Exercise description -
Each line containing the word "icon" must be copied from the material below.

Entries shown -
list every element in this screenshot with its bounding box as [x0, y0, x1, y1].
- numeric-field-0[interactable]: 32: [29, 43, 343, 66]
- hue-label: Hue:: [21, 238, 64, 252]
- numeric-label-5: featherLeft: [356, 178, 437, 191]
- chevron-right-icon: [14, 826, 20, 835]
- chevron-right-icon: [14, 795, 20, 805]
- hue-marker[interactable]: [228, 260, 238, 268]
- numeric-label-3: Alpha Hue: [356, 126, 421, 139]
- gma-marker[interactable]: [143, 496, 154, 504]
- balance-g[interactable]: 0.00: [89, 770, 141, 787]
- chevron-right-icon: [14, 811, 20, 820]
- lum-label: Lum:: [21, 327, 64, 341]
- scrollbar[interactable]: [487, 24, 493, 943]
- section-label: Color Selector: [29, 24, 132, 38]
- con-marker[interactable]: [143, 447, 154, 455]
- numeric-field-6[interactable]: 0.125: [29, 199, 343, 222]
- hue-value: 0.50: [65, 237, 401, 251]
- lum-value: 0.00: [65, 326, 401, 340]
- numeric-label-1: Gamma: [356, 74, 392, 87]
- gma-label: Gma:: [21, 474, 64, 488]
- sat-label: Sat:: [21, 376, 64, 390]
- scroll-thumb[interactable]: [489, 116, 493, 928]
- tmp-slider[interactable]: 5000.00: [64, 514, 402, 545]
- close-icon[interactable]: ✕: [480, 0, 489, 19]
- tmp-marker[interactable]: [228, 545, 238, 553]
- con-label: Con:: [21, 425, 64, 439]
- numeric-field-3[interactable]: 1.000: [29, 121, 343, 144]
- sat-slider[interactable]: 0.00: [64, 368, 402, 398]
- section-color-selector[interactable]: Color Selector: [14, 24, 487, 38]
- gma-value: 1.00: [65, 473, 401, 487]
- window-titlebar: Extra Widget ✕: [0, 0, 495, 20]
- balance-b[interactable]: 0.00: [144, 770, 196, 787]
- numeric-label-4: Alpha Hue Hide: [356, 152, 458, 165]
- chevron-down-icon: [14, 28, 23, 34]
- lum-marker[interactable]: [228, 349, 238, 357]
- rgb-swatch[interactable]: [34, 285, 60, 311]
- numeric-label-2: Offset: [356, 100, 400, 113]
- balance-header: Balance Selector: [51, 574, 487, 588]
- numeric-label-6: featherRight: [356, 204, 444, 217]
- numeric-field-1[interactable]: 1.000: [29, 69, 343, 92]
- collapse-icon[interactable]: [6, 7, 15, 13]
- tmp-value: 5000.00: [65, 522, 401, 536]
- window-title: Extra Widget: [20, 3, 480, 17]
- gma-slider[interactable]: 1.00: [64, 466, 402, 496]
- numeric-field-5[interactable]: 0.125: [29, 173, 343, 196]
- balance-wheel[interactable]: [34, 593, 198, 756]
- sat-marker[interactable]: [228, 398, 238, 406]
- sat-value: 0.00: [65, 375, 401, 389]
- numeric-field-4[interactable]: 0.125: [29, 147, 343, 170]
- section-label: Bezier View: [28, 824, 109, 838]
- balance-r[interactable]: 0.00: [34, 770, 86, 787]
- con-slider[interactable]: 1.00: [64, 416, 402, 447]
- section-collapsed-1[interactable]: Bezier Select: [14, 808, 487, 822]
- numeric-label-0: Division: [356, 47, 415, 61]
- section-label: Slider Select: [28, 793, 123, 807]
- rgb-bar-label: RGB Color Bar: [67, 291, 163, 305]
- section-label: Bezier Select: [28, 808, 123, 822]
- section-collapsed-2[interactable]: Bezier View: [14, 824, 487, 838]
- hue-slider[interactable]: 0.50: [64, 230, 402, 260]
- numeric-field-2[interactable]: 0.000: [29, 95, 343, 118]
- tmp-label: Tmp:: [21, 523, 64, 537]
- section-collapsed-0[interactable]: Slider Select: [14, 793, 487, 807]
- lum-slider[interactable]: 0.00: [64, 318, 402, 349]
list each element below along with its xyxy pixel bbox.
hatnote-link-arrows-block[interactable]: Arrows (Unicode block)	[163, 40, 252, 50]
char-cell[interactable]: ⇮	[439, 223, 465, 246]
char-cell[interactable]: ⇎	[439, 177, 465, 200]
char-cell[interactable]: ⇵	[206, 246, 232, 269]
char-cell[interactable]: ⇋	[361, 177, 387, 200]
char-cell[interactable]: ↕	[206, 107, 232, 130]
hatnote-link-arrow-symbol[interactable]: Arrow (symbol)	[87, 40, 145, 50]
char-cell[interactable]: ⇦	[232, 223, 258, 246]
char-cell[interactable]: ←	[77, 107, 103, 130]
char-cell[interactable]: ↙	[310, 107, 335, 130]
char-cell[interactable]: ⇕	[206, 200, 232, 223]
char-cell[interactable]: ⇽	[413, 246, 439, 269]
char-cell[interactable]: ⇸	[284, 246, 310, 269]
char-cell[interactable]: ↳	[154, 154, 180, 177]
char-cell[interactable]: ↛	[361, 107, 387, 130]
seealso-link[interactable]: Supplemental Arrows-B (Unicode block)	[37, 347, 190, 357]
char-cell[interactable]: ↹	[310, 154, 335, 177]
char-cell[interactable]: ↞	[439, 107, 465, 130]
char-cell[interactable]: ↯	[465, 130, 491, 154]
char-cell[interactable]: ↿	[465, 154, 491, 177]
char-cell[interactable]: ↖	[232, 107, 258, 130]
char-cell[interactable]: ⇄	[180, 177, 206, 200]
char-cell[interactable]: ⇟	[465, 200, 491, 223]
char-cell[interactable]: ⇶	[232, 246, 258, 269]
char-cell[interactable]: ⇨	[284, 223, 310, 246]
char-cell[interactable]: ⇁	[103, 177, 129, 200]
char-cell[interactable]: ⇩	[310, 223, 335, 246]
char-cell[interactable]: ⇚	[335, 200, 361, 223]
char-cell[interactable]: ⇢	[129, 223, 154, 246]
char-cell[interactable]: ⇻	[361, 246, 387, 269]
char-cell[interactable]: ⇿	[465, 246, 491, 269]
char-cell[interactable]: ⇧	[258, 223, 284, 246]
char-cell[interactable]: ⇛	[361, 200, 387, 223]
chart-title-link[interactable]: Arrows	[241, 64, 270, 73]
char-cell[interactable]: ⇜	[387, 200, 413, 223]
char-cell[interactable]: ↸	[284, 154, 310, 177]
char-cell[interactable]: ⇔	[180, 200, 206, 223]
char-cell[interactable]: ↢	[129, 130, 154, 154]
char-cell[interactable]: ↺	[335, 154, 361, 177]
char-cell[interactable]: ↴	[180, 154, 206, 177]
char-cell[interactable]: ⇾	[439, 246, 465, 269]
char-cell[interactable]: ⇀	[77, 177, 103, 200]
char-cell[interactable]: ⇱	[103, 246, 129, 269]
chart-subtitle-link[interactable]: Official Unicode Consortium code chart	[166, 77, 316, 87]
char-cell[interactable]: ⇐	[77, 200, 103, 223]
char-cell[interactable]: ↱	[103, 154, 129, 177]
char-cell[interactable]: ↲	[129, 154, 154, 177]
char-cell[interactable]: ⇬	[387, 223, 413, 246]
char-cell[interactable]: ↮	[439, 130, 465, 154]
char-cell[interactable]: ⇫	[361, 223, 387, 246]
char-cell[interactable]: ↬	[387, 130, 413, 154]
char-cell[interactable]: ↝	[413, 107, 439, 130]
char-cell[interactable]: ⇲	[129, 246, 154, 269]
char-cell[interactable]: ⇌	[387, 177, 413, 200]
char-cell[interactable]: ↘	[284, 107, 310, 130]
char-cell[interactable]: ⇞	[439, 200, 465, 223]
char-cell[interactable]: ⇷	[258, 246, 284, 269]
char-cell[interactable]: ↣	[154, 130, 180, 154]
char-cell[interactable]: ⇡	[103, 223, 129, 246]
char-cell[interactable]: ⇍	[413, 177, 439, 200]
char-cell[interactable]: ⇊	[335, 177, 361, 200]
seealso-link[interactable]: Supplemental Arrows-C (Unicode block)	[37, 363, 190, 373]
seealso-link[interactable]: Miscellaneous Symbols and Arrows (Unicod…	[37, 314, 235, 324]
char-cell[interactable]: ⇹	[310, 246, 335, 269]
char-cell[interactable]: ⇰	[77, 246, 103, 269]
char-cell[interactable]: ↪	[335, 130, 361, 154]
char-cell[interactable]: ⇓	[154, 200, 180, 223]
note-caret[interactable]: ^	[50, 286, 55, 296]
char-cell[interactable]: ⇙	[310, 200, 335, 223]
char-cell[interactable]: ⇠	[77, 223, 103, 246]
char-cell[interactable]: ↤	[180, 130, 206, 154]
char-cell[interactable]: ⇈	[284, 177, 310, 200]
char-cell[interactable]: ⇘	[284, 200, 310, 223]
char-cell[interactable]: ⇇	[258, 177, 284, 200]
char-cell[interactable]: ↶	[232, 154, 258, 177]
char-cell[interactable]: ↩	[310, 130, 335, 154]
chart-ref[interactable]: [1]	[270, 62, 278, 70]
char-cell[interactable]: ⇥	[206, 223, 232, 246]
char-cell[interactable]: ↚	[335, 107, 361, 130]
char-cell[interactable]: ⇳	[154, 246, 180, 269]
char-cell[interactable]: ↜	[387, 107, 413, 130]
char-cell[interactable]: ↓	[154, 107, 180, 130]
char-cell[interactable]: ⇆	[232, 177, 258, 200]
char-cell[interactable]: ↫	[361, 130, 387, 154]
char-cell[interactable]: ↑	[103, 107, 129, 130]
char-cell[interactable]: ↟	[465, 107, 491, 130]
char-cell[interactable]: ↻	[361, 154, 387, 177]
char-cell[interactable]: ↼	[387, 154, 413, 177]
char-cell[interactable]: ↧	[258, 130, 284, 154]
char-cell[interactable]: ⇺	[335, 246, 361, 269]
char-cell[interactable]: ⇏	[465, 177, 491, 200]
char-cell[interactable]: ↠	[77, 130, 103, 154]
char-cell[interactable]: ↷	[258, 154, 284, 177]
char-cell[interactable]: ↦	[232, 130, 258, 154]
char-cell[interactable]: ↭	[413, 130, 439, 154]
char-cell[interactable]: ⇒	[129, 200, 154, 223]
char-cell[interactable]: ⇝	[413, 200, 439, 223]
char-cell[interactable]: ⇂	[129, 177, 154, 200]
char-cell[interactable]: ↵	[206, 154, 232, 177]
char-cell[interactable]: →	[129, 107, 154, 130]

Response area -
- chevron-right-icon: [14, 826, 20, 835]
- chevron-right-icon: [14, 795, 20, 805]
- chevron-right-icon: [14, 811, 20, 820]
- close-icon[interactable]: ✕: [480, 0, 489, 19]
- chevron-down-icon: [14, 28, 23, 34]
- collapse-icon[interactable]: [6, 7, 15, 13]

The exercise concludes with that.